Imagine scenarios where people are reading your location data. Authorities, governments, espionage... all of them would be largely foiled due to the fact that root access is required and gaining that root access would leave trails.
Do I really have to explain the difference between data easily accessed via usb and data that is stored in protected areas of the rom on an Android device? Spot on with your comment voting there HN. Thanks as usual.
It's a cell phone. Much easier to misplace, lose, have fall out of your pocket, etc than any other computing device.
Again, it's not in the same realm considering that it's protected inside the ROM of the phone. Even if you HAD my Android phone, it's not game over. Please, go buy a Droid X, upgrade to the latest OTA rom for which there is no root exploit.
Then try to get into the (already very limited) timestamp/tower data on my phone. You won't be able to. That's my point. On the other hand, with your iPhone, like I said, "I've already got your phone" and it's game over for your location data.
How about just girlfriends, bosses, etc? Anyone with a usb cable and another mobile phone or laptop knows (roughly) exactly where you've been going for months.

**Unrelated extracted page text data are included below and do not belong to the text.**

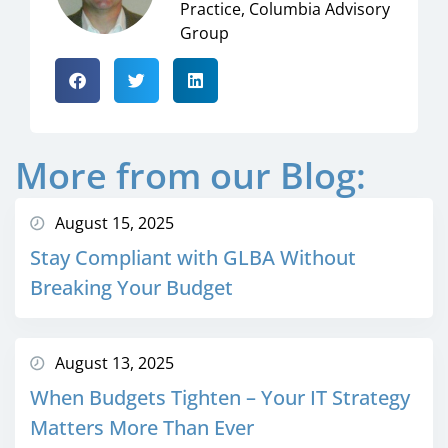
Practice, Columbia Advisory
Group
More from our Blog:
August 15, 2025
Stay Compliant with GLBA Without
Breaking Your Budget
August 13, 2025
When Budgets Tighten – Your IT Strategy
Matters More Than Ever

I'd argue that is it neither, but is instead so that both Apple and Google can eventually offer localized and personalized marketing dependent on the area that your phone is reporting that you are in or have been in fairly frequently. An example would be giving you a discount code for that restaurant that you have passed by 4 times in the last 2 weeks at around dinner time. This is part of my theory about why apple is building the enormous data center in NC.

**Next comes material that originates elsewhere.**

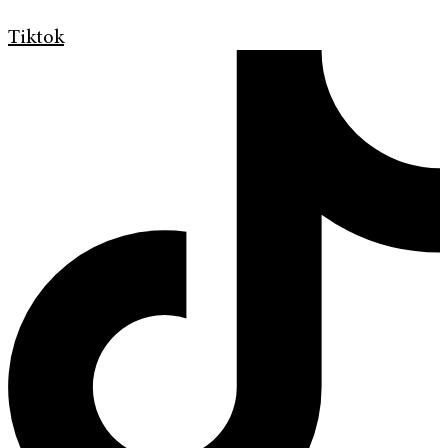
Tiktok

I may be wrong but looking at the code and example data it seems that the Android cache only keeps track of the latest time stamp at a given cell tower so it wouldn't know the frequency of visits in an area. This is definitely a possibility for the iOS cache but I can't imagine this would bode well for the privacy-conscious folks.
I agree, but at the end of the day anyone that is that concerned about their privacy and even remotely tech savvy will be able to find a way to opt out. A friend sent me the below article about a utility for jail broken phones that can be used to get rid of the tracking data. In regards to the Google data, does it appear to you that the latest timestamps are transmitted anywhere? The way Google rolls I would speculate that they would use timestamps and location with their amazing maps resources and cloud storage to independently store all of the metrics.